## [Task]
Among the entries below, how many lines include "visitors"? Give the number alone.
─── Source data ───
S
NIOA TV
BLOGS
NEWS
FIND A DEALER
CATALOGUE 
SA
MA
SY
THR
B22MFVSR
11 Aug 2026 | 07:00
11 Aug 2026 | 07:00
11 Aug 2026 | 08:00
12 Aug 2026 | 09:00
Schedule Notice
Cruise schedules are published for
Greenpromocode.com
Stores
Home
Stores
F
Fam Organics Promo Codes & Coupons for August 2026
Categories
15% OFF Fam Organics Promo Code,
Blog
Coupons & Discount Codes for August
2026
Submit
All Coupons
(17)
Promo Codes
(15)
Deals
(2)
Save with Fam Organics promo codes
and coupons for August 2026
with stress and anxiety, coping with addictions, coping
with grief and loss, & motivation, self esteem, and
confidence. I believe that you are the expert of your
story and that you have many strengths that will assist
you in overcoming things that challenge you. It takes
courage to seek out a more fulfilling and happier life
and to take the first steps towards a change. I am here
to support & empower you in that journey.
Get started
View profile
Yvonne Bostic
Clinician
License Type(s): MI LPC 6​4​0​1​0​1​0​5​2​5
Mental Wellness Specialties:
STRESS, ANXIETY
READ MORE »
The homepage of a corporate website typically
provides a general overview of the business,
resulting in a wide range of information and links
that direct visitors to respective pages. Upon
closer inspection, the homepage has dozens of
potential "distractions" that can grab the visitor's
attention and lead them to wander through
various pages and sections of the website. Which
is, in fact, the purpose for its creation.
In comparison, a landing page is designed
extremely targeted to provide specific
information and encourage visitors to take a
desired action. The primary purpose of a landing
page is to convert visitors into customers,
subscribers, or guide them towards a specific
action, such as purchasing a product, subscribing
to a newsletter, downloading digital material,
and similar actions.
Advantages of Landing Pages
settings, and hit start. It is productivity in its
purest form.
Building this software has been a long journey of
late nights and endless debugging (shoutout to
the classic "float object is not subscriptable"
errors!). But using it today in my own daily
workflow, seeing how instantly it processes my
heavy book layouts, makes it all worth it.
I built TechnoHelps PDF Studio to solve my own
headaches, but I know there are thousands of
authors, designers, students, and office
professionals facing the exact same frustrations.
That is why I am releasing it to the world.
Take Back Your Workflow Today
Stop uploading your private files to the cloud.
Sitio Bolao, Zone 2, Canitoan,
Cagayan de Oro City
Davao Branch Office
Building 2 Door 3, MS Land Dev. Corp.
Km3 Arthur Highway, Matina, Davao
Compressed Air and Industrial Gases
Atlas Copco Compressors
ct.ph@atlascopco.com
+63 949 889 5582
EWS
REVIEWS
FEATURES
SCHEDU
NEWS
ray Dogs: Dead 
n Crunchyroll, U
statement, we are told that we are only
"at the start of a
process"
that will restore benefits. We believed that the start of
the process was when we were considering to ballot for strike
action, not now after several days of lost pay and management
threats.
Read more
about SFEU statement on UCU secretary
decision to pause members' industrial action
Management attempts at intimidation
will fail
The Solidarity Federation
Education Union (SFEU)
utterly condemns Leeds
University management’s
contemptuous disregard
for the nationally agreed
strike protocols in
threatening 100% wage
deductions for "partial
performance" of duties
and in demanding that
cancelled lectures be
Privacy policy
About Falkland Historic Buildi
───
## [Response area]
3